Asimismo, las altas temperaturas del océano Atlántico y el Mar Mediterráneo occidental estuvieron asociadas a las olas de calor marinas, que afectaron zonas costeras de Europa.
Debido a ello, la parte occidental del continente experimentó olas de calor, al alcanzar una temperatura de 21.62 °C, 2.79 °C por encima de la media y superior al récord registrado en 2022.
En tanto, las precipitaciones y la humedad del suelo fueron excepcionalmente bajas durante este periodo, especialmente en Francia, España, parte de Alemania y el Reino Unido.
El C3S señaló que, en las regiones más afectadas, el caudal de los ríos fue excepcionalmente bajo.

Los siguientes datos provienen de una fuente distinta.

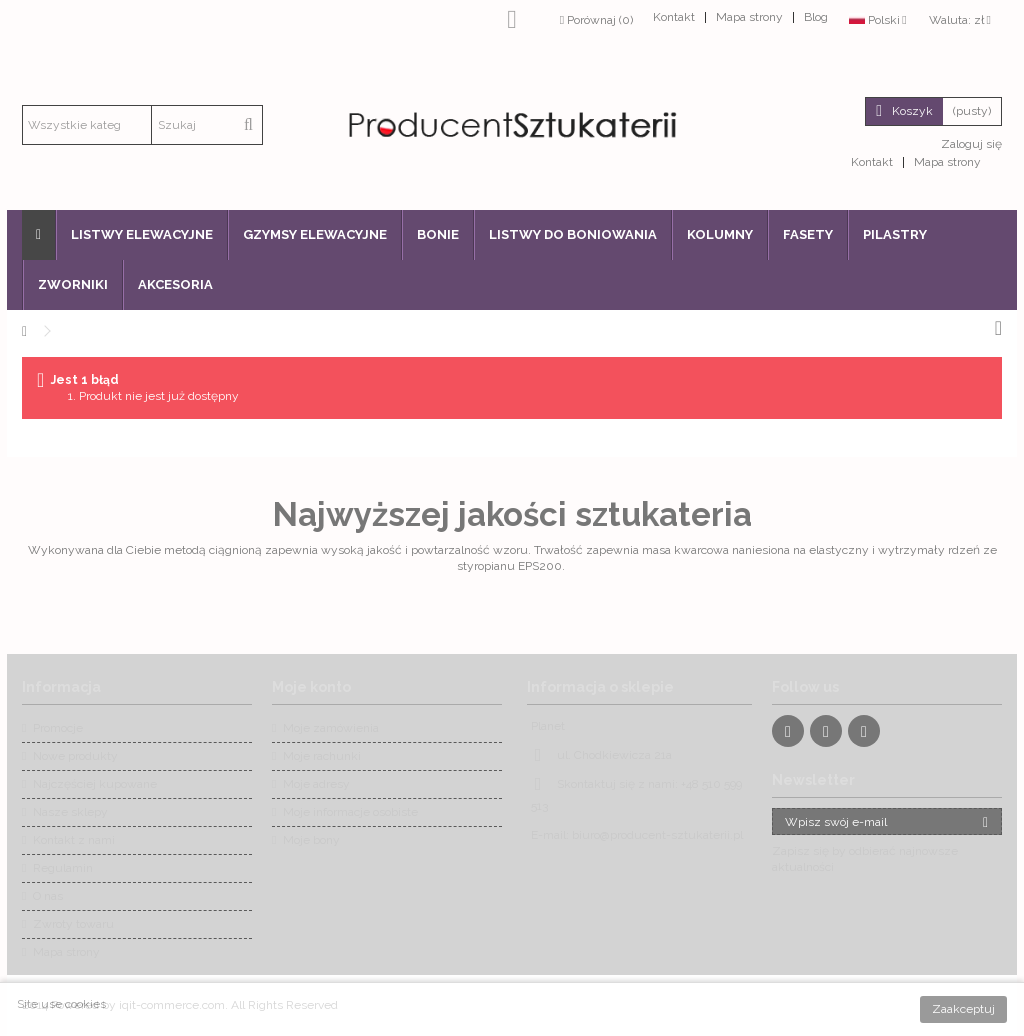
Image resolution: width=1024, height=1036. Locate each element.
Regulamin (63, 868)
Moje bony (311, 840)
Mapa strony (749, 17)
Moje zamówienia (331, 728)
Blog (816, 17)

Esta situación provocó problemas en el suministro de agua, los regadíos y la producción de energía en varios países, afectando los caudales de los ríos Sena, Rin y Danubio.

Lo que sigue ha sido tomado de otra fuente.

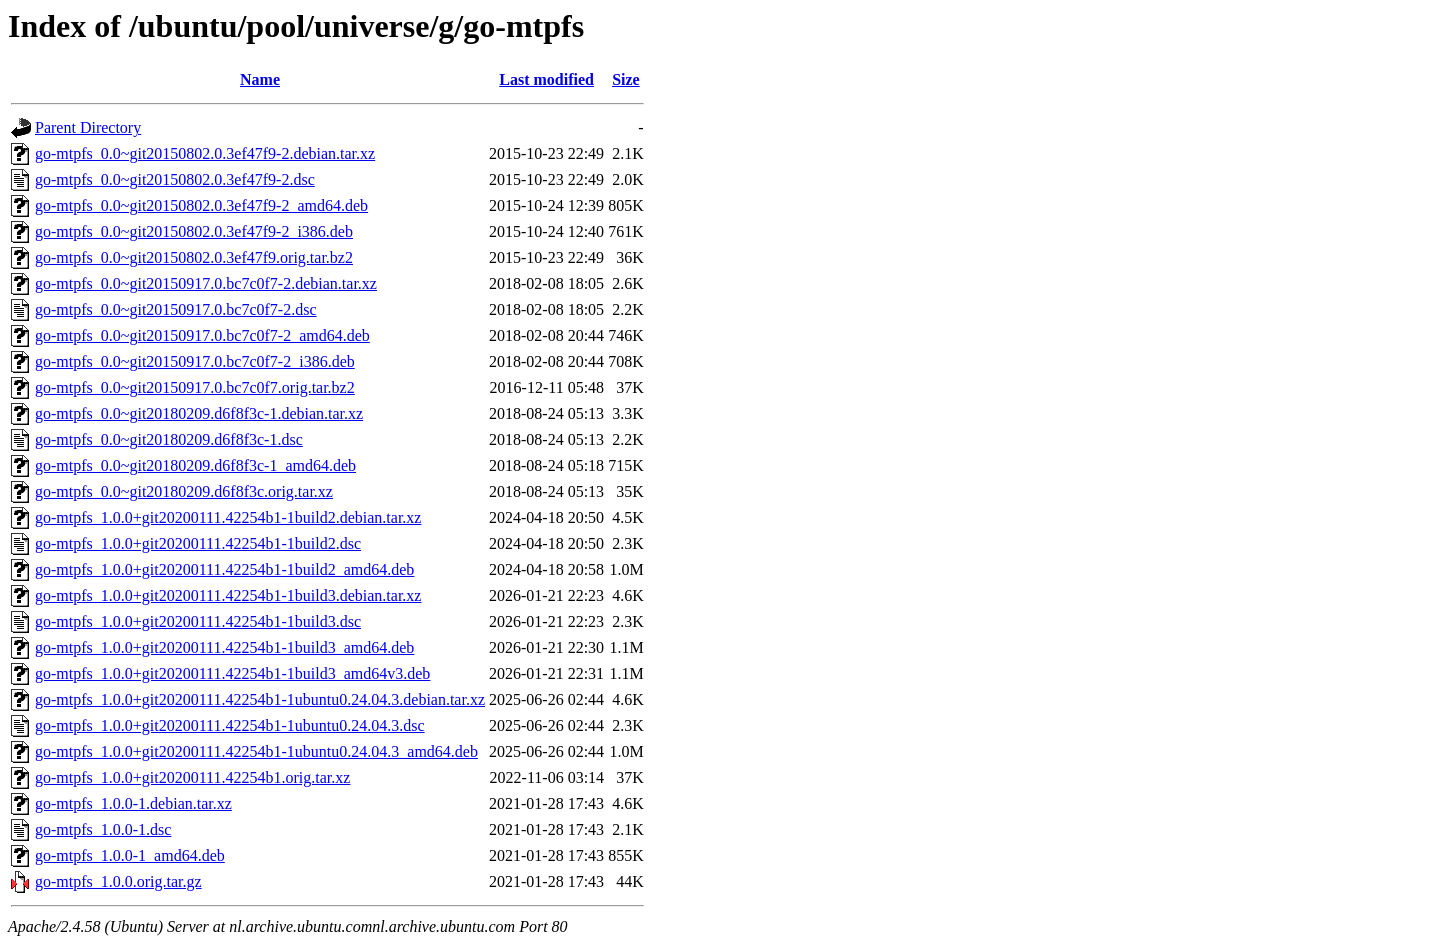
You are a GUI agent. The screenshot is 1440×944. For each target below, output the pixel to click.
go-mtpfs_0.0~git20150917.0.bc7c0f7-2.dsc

El cambio climático intensifica las temperaturas extremas
Samantha Burgess, del Centro Europeo de Previsiones Meteorológicas a Plazo Medio, explicó que la situación en Europa evidencia el impacto del cambio climático:
«Es un claro ejemplo de cómo el cambio climático está intensificando las temperaturas extremas, donde el calor y la sequía cada vez se refuerzan más la una a la otra».
A nivel global, julio fue el segundo mes más caluroso registrado, con una temperatura media del aire en superficie 16.90 °C, solo por debajo del récord de 2023 y 1.47 °C por encima del promedio preindustrial de 1850-1900.
«El mes pasado fue testigo de una actividad de incendios forestales excepcional en Europa occidental, en términos de área quemada y emisiones».
Laurence Rouil, directora del Servicio de Monitoreo de la Atmósfera de Copernicus.
También aseguró que el cambio climático favorece incendios de gran tamaño y alta intensidad en el sur de Europa. Esto, a su vez, genera más humo, que es inyectado a mayor altura en la atmósfera, lo que facilita su desplazamiento y puede afectar a países situados a miles de kilómetros, donde se registran pocos incendios.